--- RECORDS PROVIDED Enclosed Below ---
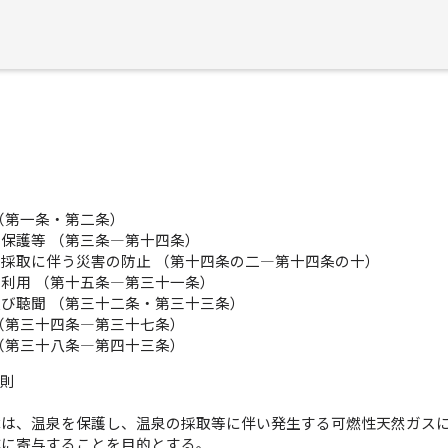
（第一条・第二条）
保護等 （第三条―第十四条）
採取に伴う災害の防止 （第十四条の二―第十四条の十）
利用 （第十五条―第三十一条）
び聴聞 （第三十二条・第三十三条）
（第三十四条―第三十七条）
（第三十八条―第四十三条）
総則
律は、温泉を保護し、温泉の採取等に伴い発生する可燃性天然ガス
進に寄与することを目的とする。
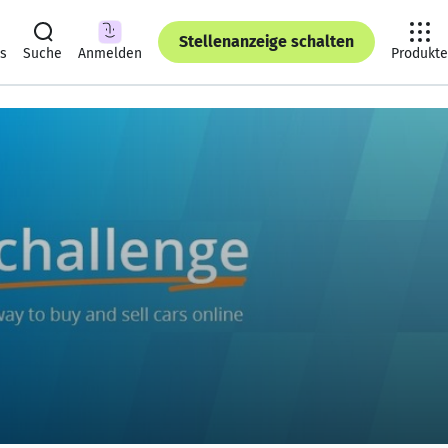
Stellenanzeige schalten
ts
Suche
Anmelden
Produkte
--- End of Enclosed RECORDS PROVIDED ---
EXERCISE DESCRIPTION —
Repeat every line above exactly, minus the pictures.

ANSWER BOX —
（第一条・第二条）
保護等 （第三条―第十四条）
採取に伴う災害の防止 （第十四条の二―第十四条の十）
利用 （第十五条―第三十一条）
び聴聞 （第三十二条・第三十三条）
（第三十四条―第三十七条）
（第三十八条―第四十三条）
総則
律は、温泉を保護し、温泉の採取等に伴い発生する可燃性天然ガス
進に寄与することを目的とする。
Stellenanzeige schalten
ts
Suche
Anmelden
Produkte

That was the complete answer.